Now the software giant is getting that chance. But will it make a difference? Over the next several weeks, top Microsoft employees will try to convince Judge Thomas Penfield Jackson that their words weren't as awful as they may have initially sounded. The first company witness to speak was Paul Maritz, platforms and applications group vice-president and author of the now-famous quote about how Microsoft planned on "cutting off Netscape's air supply." The highest-ranking company executive scheduled to speak at the trial, Maritz tried to explain away threats that Microsoft allegedly made to Netscape, Intel, and Apple.
But while the soft-spoken Maritz avoided losing his temper -- something that many people didn't think chairman William H. Gates III would be able to do -- he was not entirely effective. Microsoft "has been talking a lot about how they were quoted out of context, but I didn't see [Maritz] put anything in a context that made a difference," says New York City antitrust attorney Stephen M. Axinn.

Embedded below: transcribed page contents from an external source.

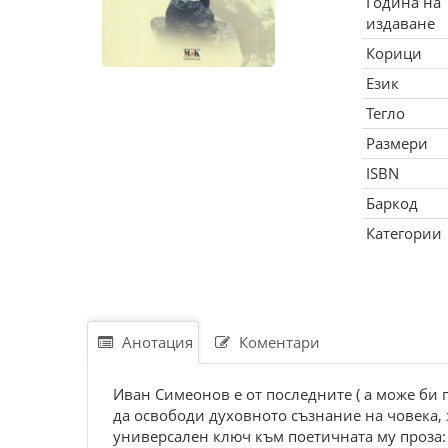
Година на
издаване
Корици
Език
Тегло
Размери
ISBN
Баркод
Категории
Анотация
Коментари
Иван Симеонов е от последните ( а може би п
да освободи духовното съзнание на човека, з
универсален ключ към поетичната му проза: 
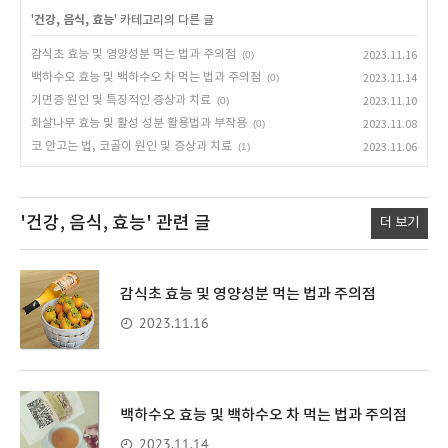
'
건강, 음식, 효능
' 카테고리의 다른 글
감식초 효능 및 영양성분 먹는 법과 주의점
(0)
2023.11.16
백하수오 효능 및 백하수오 차 먹는 법과 주의점
(0)
2023.11.14
기면증 원인 및 특징적인 증상과 치료
(0)
2023.11.10
화살나무 효능 및 활성 성분 활용법과 부작용
(0)
2023.11.08
코 안고는 법, 코골이 원인 및 증상과 치료
(1)
2023.11.06
'건강, 음식, 효능'
관련 글
더 보기
감식초 효능 및 영양성분 먹는 법과 주의점
2023.11.16
백하수오 효능 및 백하수오 차 먹는 법과 주의점
2023.11.14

"YES," HE SAID. One of Maritz' top priorities was proving that his company didn't propose dividing the browser market with Netscape at a key June, 1995, meeting. In his written testimony, Maritz said that while he wasn't at the meeting, he was "the most senior Microsoft representative to meet with" Netscape's management team during that period and that he "never instructed any Microsoft personnel to seek 'a division of the market.'"
But on cross-examination, lead Justice litigator David Boies managed to get Maritz to concede that Netscape's browser could become a competing platform for software developers -- and one day even threaten Microsoft's operating systems monopoly. Asked if Microsoft was "offering to do stuff for Netscape to make them less of a platform" threat, Maritz answered, "Yes." Not much of an admission, perhaps, but one that could give Judge Jackson ammunition for a finding against the company.
Another key charge against Microsoft is that the company once asked Intel not to market multimedia software that could have potentially been a threat to Windows. In his testimony, Maritz parroted the company line about this charge: that Microsoft fought Intel's so-called native signal processing software because it was an inferior product, not because it was a threat to the Windows monopoly.
But once again, on cross-examination Maritz gave up some ground. "Intel cound have, if they had chosen to do it, grown that piece of software into a software platform," Maritz said.
Do these admissions kill Microsoft's case? No. But they are undercutting the company's attempts to discredit the government's case and Justice's use of E-mail as important evidence. And, for a company that had high hopes for its turn at the witness stand, that's not a good sign.
The next witness is James Allchin, Microsoft senior vice-president, personal and business systems group, who will describe why Microsoft decided to incorporate Internet functions in Windows. He'll take the stand on Monday, Feb. 1.